Kompas.com - 19/09/2019, 18:20 WIB
Citra satelit yang diambil pada 16 September 2019 oleh Planet Labs Inc menunjukkan kerusakan pada kilang minyak Aramco di Abqaiq, Arab Saudi, buntut serangan drone pada 14 September 2019. AS menyalahkan Iran sebagai dalang serangan tersebut. AFP/PLANET LABS INC./HOCitra satelit yang diambil pada 16 September 2019 oleh Planet Labs Inc menunjukkan kerusakan pada kilang minyak Aramco di Abqaiq, Arab Saudi, buntut serangan drone pada 14 September 2019. AS menyalahkan Iran sebagai dalang serangan tersebut.

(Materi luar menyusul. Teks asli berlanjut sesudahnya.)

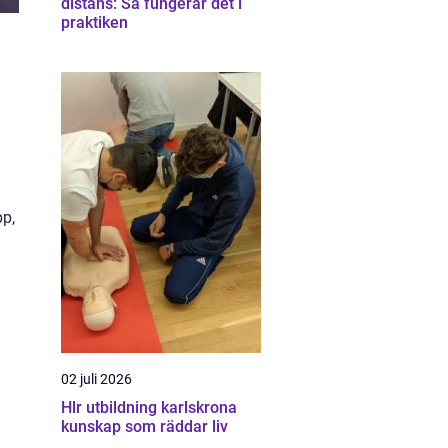
distans: Så fungerar det i
praktiken
pp,
02 juli 2026
Hlr utbildning karlskrona
kunskap som räddar liv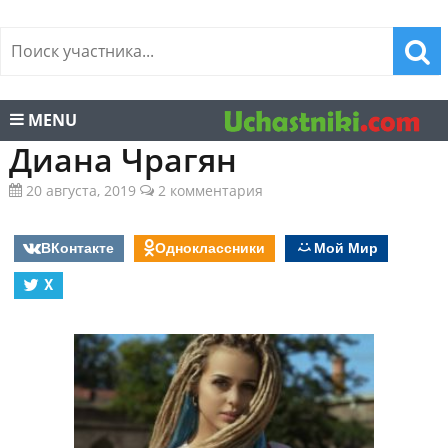
MENU
Диана Чрагян
20 августа, 2019
2 комментария
ВКонтакте
Одноклассники
Мой Мир
X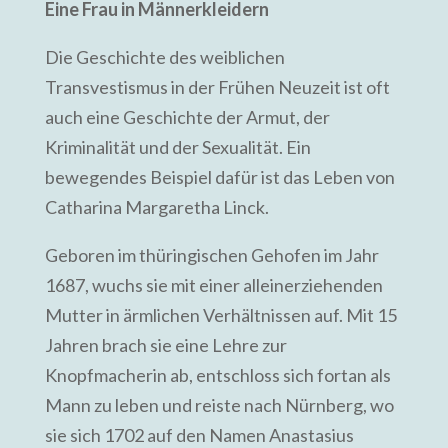
Eine Frau in Männerkleidern
Die Geschichte des weiblichen
Transvestismus in der Frühen Neuzeit ist oft
auch eine Geschichte der Armut, der
Kriminalität und der Sexualität. Ein
bewegendes Beispiel dafür ist das Leben von
Catharina Margaretha Linck.
Geboren im thüringischen Gehofen im Jahr
1687, wuchs sie mit einer alleinerziehenden
Mutter in ärmlichen Verhältnissen auf. Mit 15
Jahren brach sie eine Lehre zur
Knopfmacherin ab, entschloss sich fortan als
Mann zu leben und reiste nach Nürnberg, wo
sie sich 1702 auf den Namen Anastasius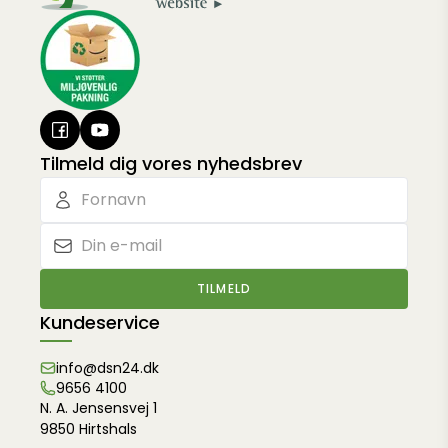
Tilmeld dig vores nyhedsbrev
TILMELD
Kundeservice
info@dsn24.dk
9656 4100
N. A. Jensensvej 1
9850 Hirtshals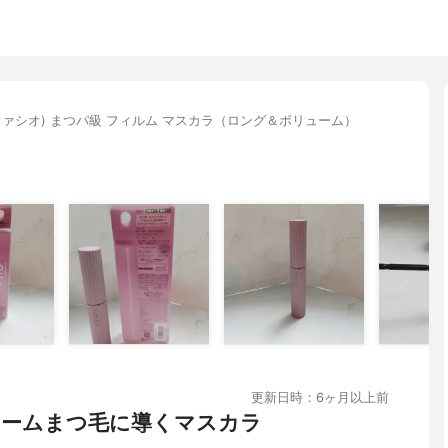
O(ファシオ) まつパ級 フィルム マスカラ（ロング＆ボリューム）
更新日時：6ヶ月以上前
ームまつ毛に導くマスカラ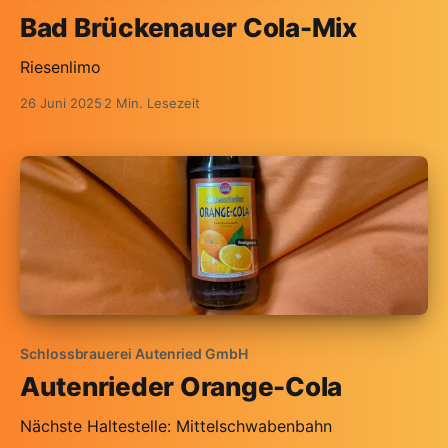
Bad Brückenauer Cola-Mix
Riesenlimo
26 Juni 2025
2 Min. Lesezeit
Schlossbrauerei Autenried GmbH
Autenrieder Orange-Cola
Nächste Haltestelle: Mittelschwabenbahn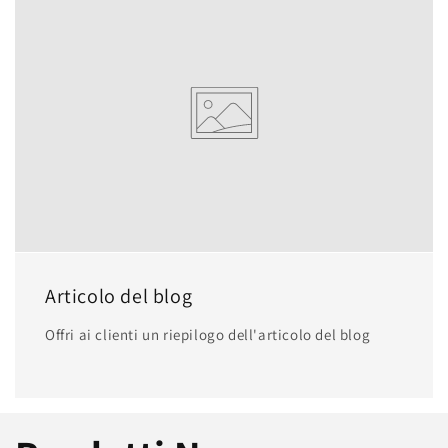
Articolo del blog
Offri ai clienti un riepilogo dell'articolo del blog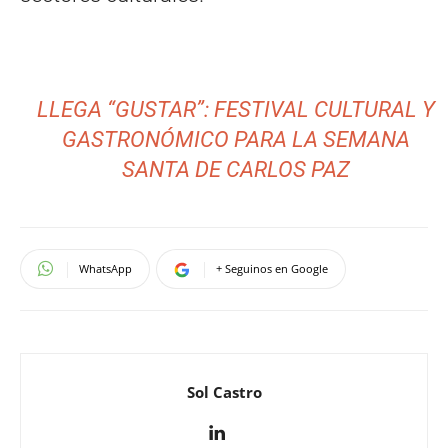
LLEGA “GUSTAR”: FESTIVAL CULTURAL Y
GASTRONÓMICO PARA LA SEMANA
SANTA DE CARLOS PAZ
WhatsApp
+ Seguinos en Google
Sol Castro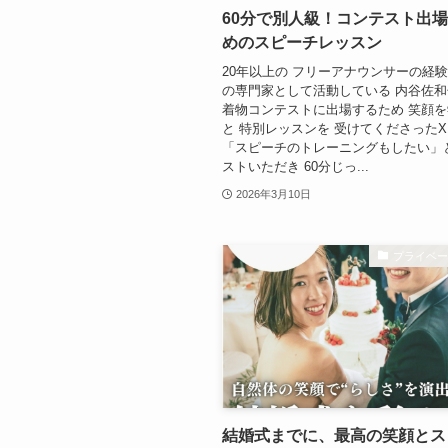
60分で別人級！コンテスト出
めのスピーチレッスン
20年以上の フリーアナウンサーの経験
の専門家として活動している 内谷佐
着物コンテストに出場するため 笑顔
と 特別レッスンを 受けてくださった
「スピーチのトレーニングもしたい」
ストいただき 60分じっ...
2026年3月10日
プライベ
結婚式までに、最高の笑顔とス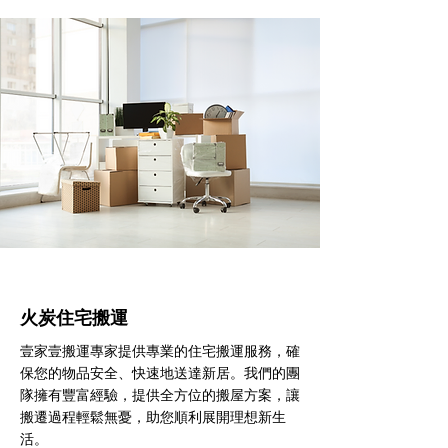
火炭住宅搬運
壹家壹搬運專家提供專業的住宅搬運服務，確
保您的物品安全、快速地送達新居。我們的團
隊擁有豐富經驗，提供全方位的搬屋方案，讓
搬遷過程輕鬆無憂，助您順利展開理想新生
活。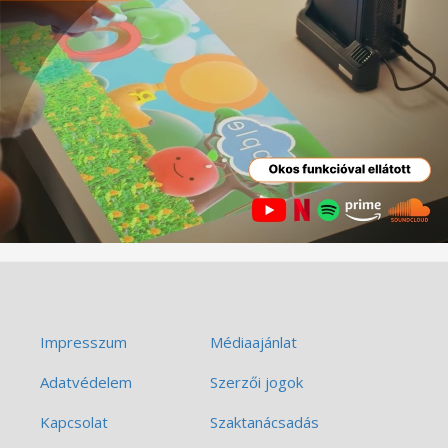
Impresszum
Médiaajánlat
Adatvédelem
Szerzői jogok
Kapcsolat
Szaktanácsadás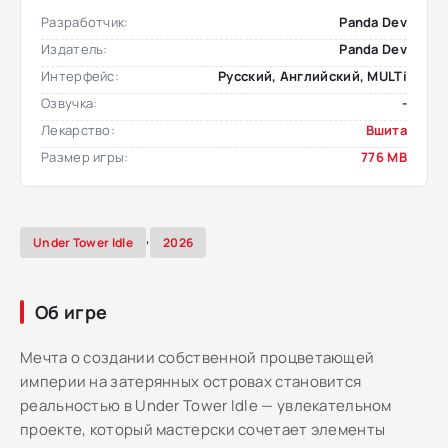
Разработчик:
Panda Dev
Издатель:
Panda Dev
Интерфейс:
Русский, Английский, MULTi
Озвучка:
-
Лекарство:
Вшита
Размер игры:
776 MB
,
Under Tower Idle
2026
Об игре
Мечта о создании собственной процветающей
империи на затерянных островах становится
реальностью в Under Tower Idle — увлекательном
проекте, который мастерски сочетает элементы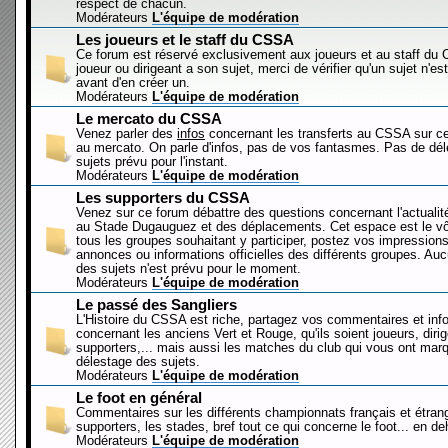
respect de chacun.
Modérateurs
L'équipe de modération
Les joueurs et le staff du CSSA
Ce forum est réservé exclusivement aux joueurs et au staff d
joueur ou dirigeant a son sujet, merci de vérifier qu'un sujet n'es
avant d'en créer un.
Modérateurs
L'équipe de modération
Le mercato du CSSA
Venez parler des
infos
concernant les transferts au CSSA sur c
au mercato. On parle d'infos, pas de vos fantasmes. Pas de dé
sujets prévu pour l'instant.
Modérateurs
L'équipe de modération
Les supporters du CSSA
Venez sur ce forum débattre des questions concernant l'actualit
au Stade Dugauguez et des déplacements. Cet espace est le vôt
tous les groupes souhaitant y participer, postez vos impressions
annonces ou informations officielles des différents groupes. Au
des sujets n'est prévu pour le moment.
Modérateurs
L'équipe de modération
Le passé des Sangliers
L'Histoire du CSSA est riche, partagez vos commentaires et inf
concernant les anciens Vert et Rouge, qu'ils soient joueurs, diri
supporters,... mais aussi les matches du club qui vous ont mar
délestage des sujets.
Modérateurs
L'équipe de modération
Le foot en général
Commentaires sur les différents championnats français et étrang
supporters, les stades, bref tout ce qui concerne le foot... en 
Modérateurs
L'équipe de modération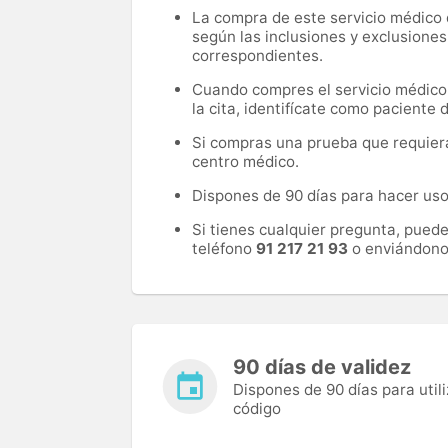
La compra de este servicio médico d
según las inclusiones y exclusiones
correspondientes.
Cuando compres el servicio médico, 
la cita, identifícate como paciente
Si compras una prueba que requiera 
centro médico.
Dispones de 90 días para hacer uso 
Si tienes cualquier pregunta, pued
teléfono
91 217 21 93
o enviándono
90 días de validez
Dispones de 90 días para utili
código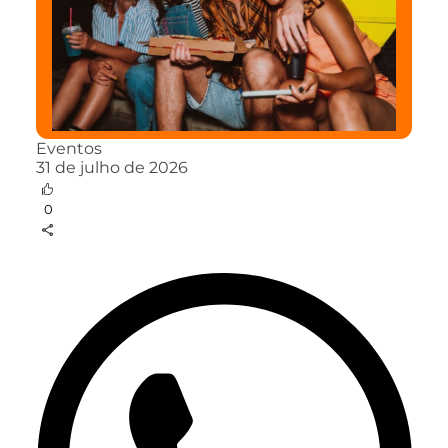
Eventos
31 de julho de 2026
0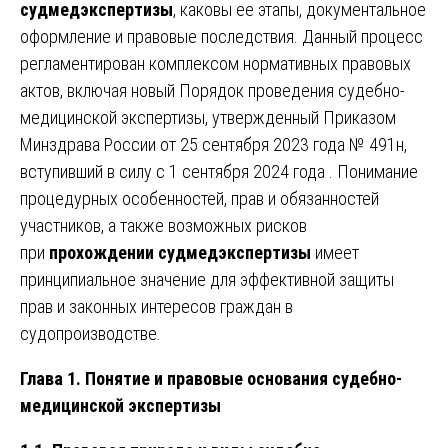
судмедэкспертизы
, каковы ее этапы, документальное
оформление и правовые последствия. Данный процесс
регламентирован комплексом нормативных правовых
актов, включая новый Порядок проведения судебно-
медицинской экспертизы, утвержденный Приказом
Минздрава России от 25 сентября 2023 года № 491н,
вступивший в силу с 1 сентября 2024 года . Понимание
процедурных особенностей, прав и обязанностей
участников, а также возможных рисков
при
прохождении судмедэкспертизы
имеет
принципиальное значение для эффективной защиты
прав и законных интересов граждан в
судопроизводстве.
Глава 1. Понятие и правовые основания судебно-
медицинской экспертизы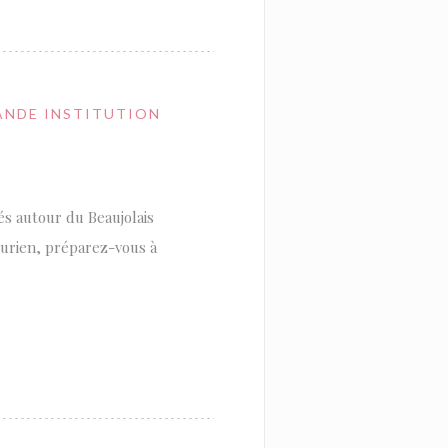
ANDE INSTITUTION
és autour du Beaujolais
curien, préparez-vous à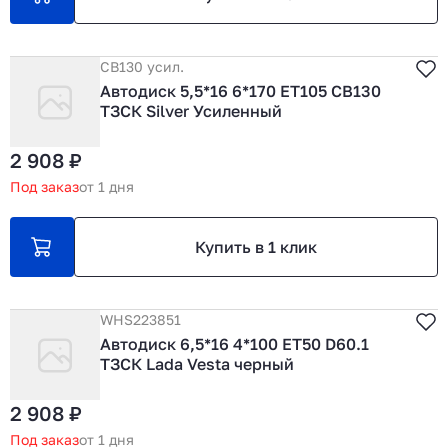
CB130 усил.
Автодиск 5,5*16 6*170 ET105 CB130
ТЗСК Silver Усиленный
2 908 ₽
Под заказ
от 1 дня
Купить в 1 клик
WHS223851
Автодиск 6,5*16 4*100 ET50 D60.1
ТЗСК Lada Vesta черный
2 908 ₽
Под заказ
от 1 дня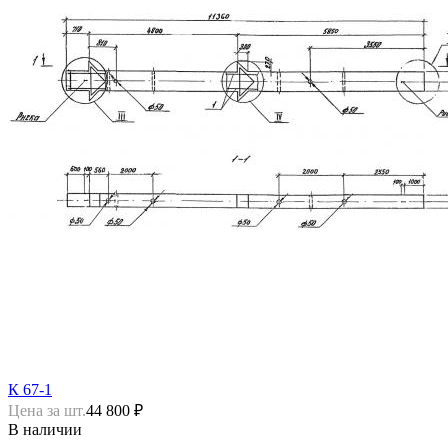
К 67-1
Цена за шт.
44 800 ₽
В наличии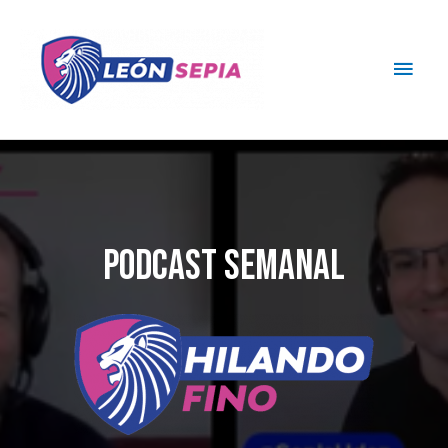
PODCAST SEMANAL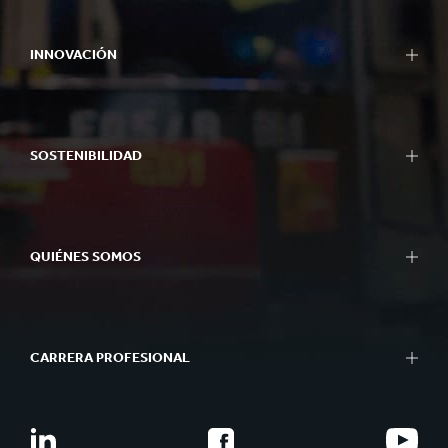
Empaques
Empaques Bag-in-Box
INNOVACIÓN
Exhibidores
Maquinaria de Empaque
Nuestro Enfoque de Innovación
Papel para Corrugar
Áreas de I+D
Papel y Cartón
SOSTENIBILIDAD
Centros de I+D
Reciclaje
Centros de Experiencia
Informes de Sostenibilidad
Herramientas
Enfoque de la Sostenibilidad
Casos de Éxito
QUIÉNES SOMOS
Planeta
Gente
Resumen
Negocio de Impacto
Qué hacemos
Better Planet Packaging
CARRERA PROFESIONAL
Ética
Certificados FSC®
Organización y estructura
Carrera profesional
Nuestra historia
Jóvenes profesionales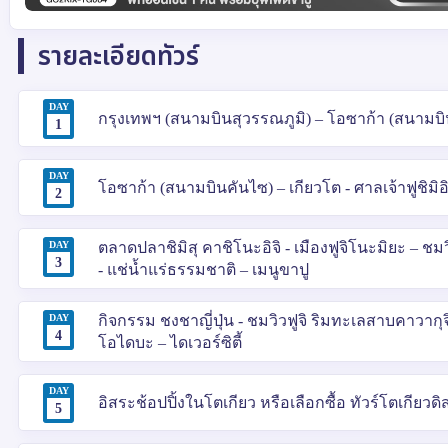
รายละเอียดทัวร์
DAY
กรุงเทพฯ (สนามบินสุวรรณภูมิ) – โอซาก้า (สนามบิน
1
DAY
โอซาก้า (สนามบินคันไซ) – เกียวโต - ศาลเจ้าฟูชิมิอิ
2
DAY
ตลาดปลาชิมิสุ คาชิโนะอิจิ - เมืองฟูจิโนะมิยะ – ชมว
3
- แช่น้ำแร่ธรรมชาติ – เมนูขาปู
DAY
กิจกรรม ชงชาญี่ปุ่น - ชมวิวฟูจิ ริมทะเลสาบคาวากุ
4
โอไดบะ – ไดเวอร์ซิตี้
DAY
อิสระช้อปปิ้งในโตเกียว หรือเลือกซื้อ ทัวร์โตเกียวด
5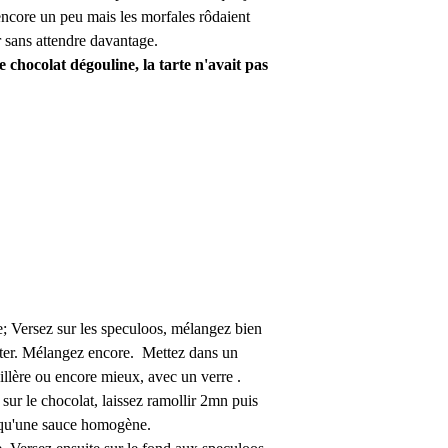
r encore un peu mais les morfales rôdaient
r sans attendre davantage.
e, la tarte n'avait pas
re; Versez sur les speculoos, mélangez bien
jouter. Mélangez encore. Mettez dans un
llère ou encore mieux, avec un verre .
 sur le chocolat, laissez ramollir 2mn puis
 qu'une sauce homogène.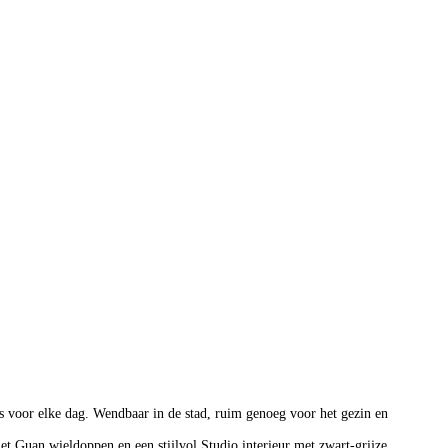
is voor elke dag. Wendbaar in de stad, ruim genoeg voor het gezin en
t Guan wieldoppen en een stijlvol Studio interieur met zwart-grijze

TEHERAN, KOMPAS.com - Komandan Garda Revolusi Iran mengatakan, negaranya sangat kuat sehingga sering mendapat tuduhan palsu sebagai pihak yang bertanggung jawab atas segala insiden di kawasan itu.

Pernyataan itu datang beberapa hari usai serangan yang menghancurkan dua fasilitas minyak milik Aramco di Arab Saudi.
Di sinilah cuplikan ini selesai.